WORKING DATA section start

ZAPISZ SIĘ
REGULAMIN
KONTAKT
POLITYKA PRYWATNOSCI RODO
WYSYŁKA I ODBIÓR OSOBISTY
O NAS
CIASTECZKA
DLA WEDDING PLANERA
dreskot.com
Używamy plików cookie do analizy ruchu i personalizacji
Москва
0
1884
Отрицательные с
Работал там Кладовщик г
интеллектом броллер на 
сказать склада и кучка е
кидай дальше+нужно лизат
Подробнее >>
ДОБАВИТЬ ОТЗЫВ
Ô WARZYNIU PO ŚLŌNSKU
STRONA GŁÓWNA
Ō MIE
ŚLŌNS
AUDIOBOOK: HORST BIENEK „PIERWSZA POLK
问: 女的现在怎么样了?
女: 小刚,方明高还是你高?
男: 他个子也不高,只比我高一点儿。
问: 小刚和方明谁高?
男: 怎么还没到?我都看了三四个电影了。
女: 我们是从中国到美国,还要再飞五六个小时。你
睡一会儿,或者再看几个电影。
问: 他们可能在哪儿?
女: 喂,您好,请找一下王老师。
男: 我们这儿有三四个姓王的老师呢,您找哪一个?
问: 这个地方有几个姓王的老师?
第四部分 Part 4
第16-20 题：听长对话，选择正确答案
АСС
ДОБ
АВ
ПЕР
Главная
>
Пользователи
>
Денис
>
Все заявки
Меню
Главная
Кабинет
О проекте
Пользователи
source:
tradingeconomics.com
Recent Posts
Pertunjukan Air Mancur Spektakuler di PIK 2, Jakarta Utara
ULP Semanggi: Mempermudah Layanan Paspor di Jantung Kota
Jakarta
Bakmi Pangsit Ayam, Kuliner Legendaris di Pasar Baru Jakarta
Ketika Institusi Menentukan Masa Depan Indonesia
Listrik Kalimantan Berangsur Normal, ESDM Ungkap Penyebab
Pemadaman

WORKING DATA section end

* _TASK DIRECTIONS_:
Retype exactly the lines from the start of the entries through the one with "男: 我们这儿有三四个姓王的老师呢,您找哪一个?"; include both ends.

* _THE COMPLETED TASK_:
ZAPISZ SIĘ
REGULAMIN
KONTAKT
POLITYKA PRYWATNOSCI RODO
WYSYŁKA I ODBIÓR OSOBISTY
O NAS
CIASTECZKA
DLA WEDDING PLANERA
dreskot.com
Używamy plików cookie do analizy ruchu i personalizacji
Москва
0
1884
Отрицательные с
Работал там Кладовщик г
интеллектом броллер на 
сказать склада и кучка е
кидай дальше+нужно лизат
Подробнее >>
ДОБАВИТЬ ОТЗЫВ
Ô WARZYNIU PO ŚLŌNSKU
STRONA GŁÓWNA
Ō MIE
ŚLŌNS
AUDIOBOOK: HORST BIENEK „PIERWSZA POLK
问: 女的现在怎么样了?
女: 小刚,方明高还是你高?
男: 他个子也不高,只比我高一点儿。
问: 小刚和方明谁高?
男: 怎么还没到?我都看了三四个电影了。
女: 我们是从中国到美国,还要再飞五六个小时。你
睡一会儿,或者再看几个电影。
问: 他们可能在哪儿?
女: 喂,您好,请找一下王老师。
男: 我们这儿有三四个姓王的老师呢,您找哪一个?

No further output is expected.